Most patients in Study 301 had high-risk disease, with 107 being BCG-refractory and 22 being BCG relapsing. The FDA analysis of BCG relapsing/refractory status determined an identical breakdown. At a median 34.7-month follow-up in Study 301, the median disease-free duration in responders was 32.7 months. The progression-free survival (PFS) rate at 1-year was 87.3%. At years 2 and 3, the PFS rate with MCNA was 79.8% and 77.7%, respectively.

The FDA's analysis included efficacy results among patient subgroups. Specifically, the 1-year DFS was 17% and 10%, respectively, among CIS-containing and papillary-only patients. In the CIS-containing group, the complete response rate was 27%, with a median response duration of 15.1 months. One-year DFS rates were 19% and 8%, respectively, among BCG-refractory and BCG-relapsing patients.

"I'm not convinced that his agent really changes the natural history of the disease. I don't think that the sponsor nor many of us [here today] have been able to tease out a good reference population or a good study showing what the natural history would be for this BCG refractory and/or relapsing group," Christian Pavlovich, MD, associate professor and director, Urologic Oncology, Johns Hopkins Medical Institutions said in explaining his opposition to approving MCNA.

The safety data considered during the FDA joint-committee session included 129 patients from study 301 and 37 subjects from Study 303 who received at least 1-dose of MCNA. The phase III randomized Study 303 was designed to compare MCNA with mitomycin C in patients with non-muscle invasive bladder cancer; however, the trial was stopped early in November 2012 due to logistic issues.

Ninety-two percent of patients in study 301 had at least 1 adverse event (AE) of any grade, with 14% of patients having serious AEs. There were 3 treatment-emergent deaths, but none related to MCNA instillation.
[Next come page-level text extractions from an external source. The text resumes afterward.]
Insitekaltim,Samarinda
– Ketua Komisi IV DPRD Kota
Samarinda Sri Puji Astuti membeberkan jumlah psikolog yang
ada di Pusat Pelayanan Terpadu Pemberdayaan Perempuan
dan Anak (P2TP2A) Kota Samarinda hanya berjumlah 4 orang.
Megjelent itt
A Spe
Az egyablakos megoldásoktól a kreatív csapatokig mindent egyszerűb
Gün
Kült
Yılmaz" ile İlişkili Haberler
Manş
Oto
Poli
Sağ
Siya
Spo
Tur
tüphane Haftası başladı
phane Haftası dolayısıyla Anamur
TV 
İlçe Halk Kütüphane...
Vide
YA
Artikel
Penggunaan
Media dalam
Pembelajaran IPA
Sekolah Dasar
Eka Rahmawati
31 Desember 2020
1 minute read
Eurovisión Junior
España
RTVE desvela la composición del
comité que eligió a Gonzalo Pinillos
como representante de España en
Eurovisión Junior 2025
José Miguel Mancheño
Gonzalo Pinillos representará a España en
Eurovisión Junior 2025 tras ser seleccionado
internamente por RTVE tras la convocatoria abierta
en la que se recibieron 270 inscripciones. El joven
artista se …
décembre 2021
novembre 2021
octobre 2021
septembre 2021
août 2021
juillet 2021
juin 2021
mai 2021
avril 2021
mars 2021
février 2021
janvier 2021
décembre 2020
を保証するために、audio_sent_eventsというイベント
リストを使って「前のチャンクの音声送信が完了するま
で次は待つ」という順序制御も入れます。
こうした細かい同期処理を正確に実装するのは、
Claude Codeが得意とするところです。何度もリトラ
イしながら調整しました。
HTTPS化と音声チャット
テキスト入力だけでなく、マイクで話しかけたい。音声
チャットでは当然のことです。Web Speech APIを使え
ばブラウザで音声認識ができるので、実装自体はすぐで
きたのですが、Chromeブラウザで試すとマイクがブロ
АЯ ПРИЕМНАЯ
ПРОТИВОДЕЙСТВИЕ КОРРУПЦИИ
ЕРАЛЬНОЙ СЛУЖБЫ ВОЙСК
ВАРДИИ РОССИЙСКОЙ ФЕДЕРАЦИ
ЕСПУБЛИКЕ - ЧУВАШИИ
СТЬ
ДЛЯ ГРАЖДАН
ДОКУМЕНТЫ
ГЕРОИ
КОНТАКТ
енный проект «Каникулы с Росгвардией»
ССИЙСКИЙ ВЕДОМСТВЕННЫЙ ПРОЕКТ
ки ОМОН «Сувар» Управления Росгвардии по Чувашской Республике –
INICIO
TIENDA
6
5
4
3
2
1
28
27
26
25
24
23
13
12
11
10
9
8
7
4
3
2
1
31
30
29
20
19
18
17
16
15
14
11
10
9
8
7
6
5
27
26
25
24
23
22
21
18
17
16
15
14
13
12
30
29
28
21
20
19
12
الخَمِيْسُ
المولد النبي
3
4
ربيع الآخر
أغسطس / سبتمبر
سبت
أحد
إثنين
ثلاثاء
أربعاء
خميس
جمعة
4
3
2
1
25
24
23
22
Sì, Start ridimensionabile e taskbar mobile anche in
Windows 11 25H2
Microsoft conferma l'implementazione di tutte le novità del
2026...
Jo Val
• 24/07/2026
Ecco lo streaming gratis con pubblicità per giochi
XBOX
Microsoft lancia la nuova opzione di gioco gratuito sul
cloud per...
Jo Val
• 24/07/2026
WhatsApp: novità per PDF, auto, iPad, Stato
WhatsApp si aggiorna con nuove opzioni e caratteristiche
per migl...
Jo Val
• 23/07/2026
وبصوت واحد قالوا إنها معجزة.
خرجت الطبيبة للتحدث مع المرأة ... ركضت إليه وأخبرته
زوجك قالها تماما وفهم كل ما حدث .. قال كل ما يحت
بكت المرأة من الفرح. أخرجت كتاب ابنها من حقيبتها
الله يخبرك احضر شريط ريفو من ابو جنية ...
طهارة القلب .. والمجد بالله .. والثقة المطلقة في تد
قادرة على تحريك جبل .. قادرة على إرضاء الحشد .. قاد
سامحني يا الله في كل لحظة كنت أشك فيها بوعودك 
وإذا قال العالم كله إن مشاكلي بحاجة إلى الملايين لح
Hematuria (36.4%), dysuria (32.6%), fatigue (21.7%), UTI (19.4%), pollakiuria (17.8%), and micturition urgency (13.2%) were the most common treatment-emergent AEs with MCNA.

MCNA-related serious AEs included one grade 3 UTI and one moderate hematuria. Two patients withdrew due to MCNA-related AEs (1 asthenia and 1 vomiting).
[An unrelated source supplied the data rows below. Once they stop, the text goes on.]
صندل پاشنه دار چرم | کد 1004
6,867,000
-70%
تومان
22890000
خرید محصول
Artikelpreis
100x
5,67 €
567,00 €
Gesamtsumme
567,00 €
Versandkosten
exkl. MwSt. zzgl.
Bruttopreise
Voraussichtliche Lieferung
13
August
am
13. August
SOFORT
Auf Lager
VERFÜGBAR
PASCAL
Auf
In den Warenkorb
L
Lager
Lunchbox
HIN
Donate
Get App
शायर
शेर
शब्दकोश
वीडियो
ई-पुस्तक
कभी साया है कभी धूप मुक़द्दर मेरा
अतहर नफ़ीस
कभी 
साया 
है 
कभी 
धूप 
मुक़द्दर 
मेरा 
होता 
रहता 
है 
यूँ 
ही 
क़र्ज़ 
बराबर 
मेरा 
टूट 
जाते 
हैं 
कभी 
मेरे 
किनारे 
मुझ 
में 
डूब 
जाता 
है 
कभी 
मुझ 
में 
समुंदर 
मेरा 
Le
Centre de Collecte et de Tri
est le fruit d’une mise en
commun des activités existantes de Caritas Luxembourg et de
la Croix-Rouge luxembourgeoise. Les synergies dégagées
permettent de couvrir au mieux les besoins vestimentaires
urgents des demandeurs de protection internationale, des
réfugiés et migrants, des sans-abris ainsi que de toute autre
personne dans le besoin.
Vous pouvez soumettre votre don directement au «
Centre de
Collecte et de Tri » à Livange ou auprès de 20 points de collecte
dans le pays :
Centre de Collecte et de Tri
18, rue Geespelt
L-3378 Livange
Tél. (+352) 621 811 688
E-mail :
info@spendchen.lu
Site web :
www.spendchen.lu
Fifteen patients (11.6 %) enrolled in Study 301 developed metastatic bladder cancer (MBC), with days from first MCNA instillation to MBC diagnosis ranging from 239 days to 1267 days.

When combining the Study 301 and 303 populations for the overall safety analysis, the most common all-grade AE's included fatigue (15.7%), malaise (3.6%), chills (3%), pyrexia (2.4%), nausea (2.4%), diarrhea (2.4%), asthenia (2.4%), and abdominal distension (2.4%).
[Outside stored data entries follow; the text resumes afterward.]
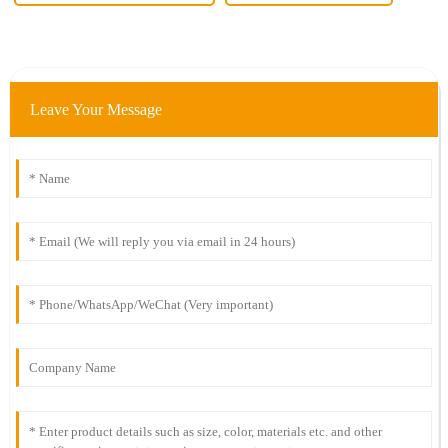
Leave Your Message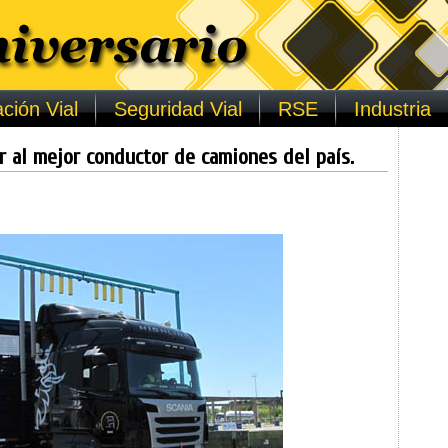
ción Vial
Seguridad Vial
RSE
Industria
r al mejor conductor de camiones del país.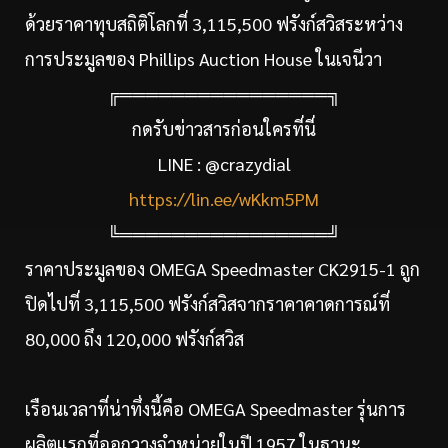
ด้วยราคาทุบสถิติโลกที่ 3,115,500 ฟรังก์สวิสระหว่าง
การประมูลของ Phillips Auction House ในเจนีวา
╔════════════════╗
กดรับข่าวสารก่อนใครที่นี่
LINE : @crazydial
https://lin.ee/wKkm5PM
╚════════════════╝
ราคาประมูลของ OMEGA Speedmaster CK2915-1 ถูก
ปิดไปที่ 3,115,500 ฟรังก์สวิสจากราคาคาดการณ์ที่
80,000 ถึง 120,000 ฟรังก์สวิส
เรือนเวลาที่น่าทึ่งนี้คือ OMEGA Speedmaster รุ่นการ
ผลิตแรกที่ออกวางจำหน่ายในปี 1957 ในฐานะ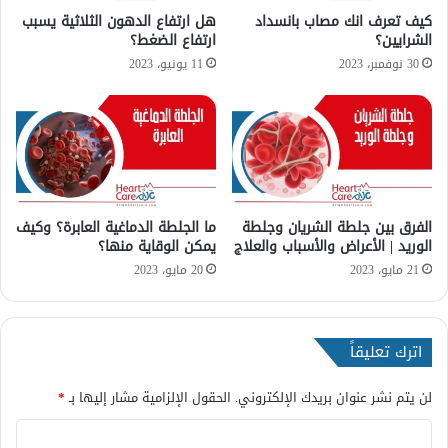
ط
ة
كيف تعرف انك مصاب بانسداد
هل ارتفاع الدهون الثلاثية يسبب
ا
الشرايين؟
ارتفاع الضغط؟
ي
ل
س
30 نوفمبر، 2023
11 يونيو، 2023
ش
ب
ر
ب
ي
ا
ا
ر
ن
ت
ا
ف
ل
ا
الفرق بين جلطة الشريان وجلطة
ما الجلطة الدماغية العابرة؟ وكيف
ر
ع
الوريد | الأعراض والأسباب والعلاج
يمكن الوقاية منها؟
ئ
ا
و
ل
21 مايو، 2023
20 مايو، 2023
ي
ض
؟
غ
ط
اترك تعليقاً
؟
لن يتم نشر عنوان بريدك الإلكتروني.
الحقول الإلزامية مشار إليها بـ
*
ا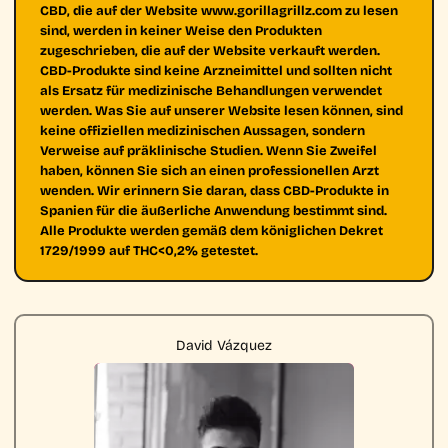
CBD, die auf der Website www.gorillagrillz.com zu lesen
sind, werden in keiner Weise den Produkten
zugeschrieben, die auf der Website verkauft werden.
CBD-Produkte sind keine Arzneimittel und sollten nicht
als Ersatz für medizinische Behandlungen verwendet
werden. Was Sie auf unserer Website lesen können, sind
keine offiziellen medizinischen Aussagen, sondern
Verweise auf präklinische Studien. Wenn Sie Zweifel
haben, können Sie sich an einen professionellen Arzt
wenden. Wir erinnern Sie daran, dass CBD-Produkte in
Spanien für die äußerliche Anwendung bestimmt sind.
Alle Produkte werden gemäß dem königlichen Dekret
1729/1999 auf THC<0,2% getestet.
David Vázquez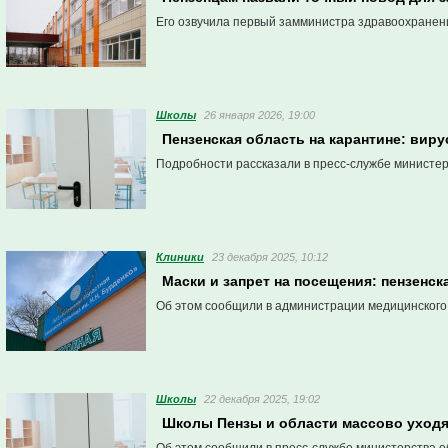
Его озвучила первый замминистра здравоохранен
Школы
26 января 2026, 19:00
Пензенская область на карантине: вир
Подробности рассказали в пресс-службе министер
Клиники
23 декабря 2025, 10:12
Маски и запрет на посещения: пензен
Об этом сообщили в администрации медицинского
Школы
22 декабря 2025, 19:02
Школы Пензы и области массово уходят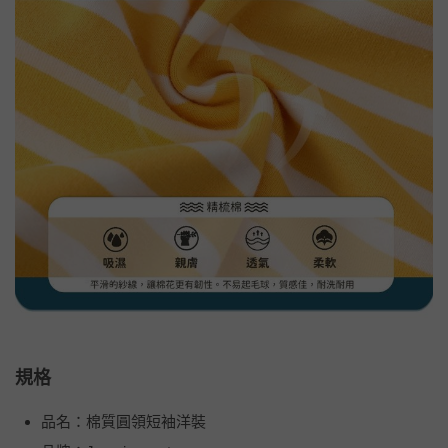
規格
品名：棉質圓領短袖洋裝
MCNA is an immunotherapy composed of mycobacterial cell wall fragments complexed with nucleic acids. Endo Pharmaceuticals and Bioniche Life Sciences initially developed the treatment as part of a joint collaboration. In 2012, Endo returned global rights for the medication to Bioniche, which later rebranded itself as Telesta in 2014. In June 2015, Telesta, which is based in Canada, received a patent for MCNA in the United States, providing intellectual property protection for the immunotherapy for 16 years.

As part of the submission process for MCNA, Telesta completed a number of upgrades and improvements to its manufacturing facility and operating procedures. These upgrades were completed in February 2015, prior to an FDA pre-approval inspection under their formal review process.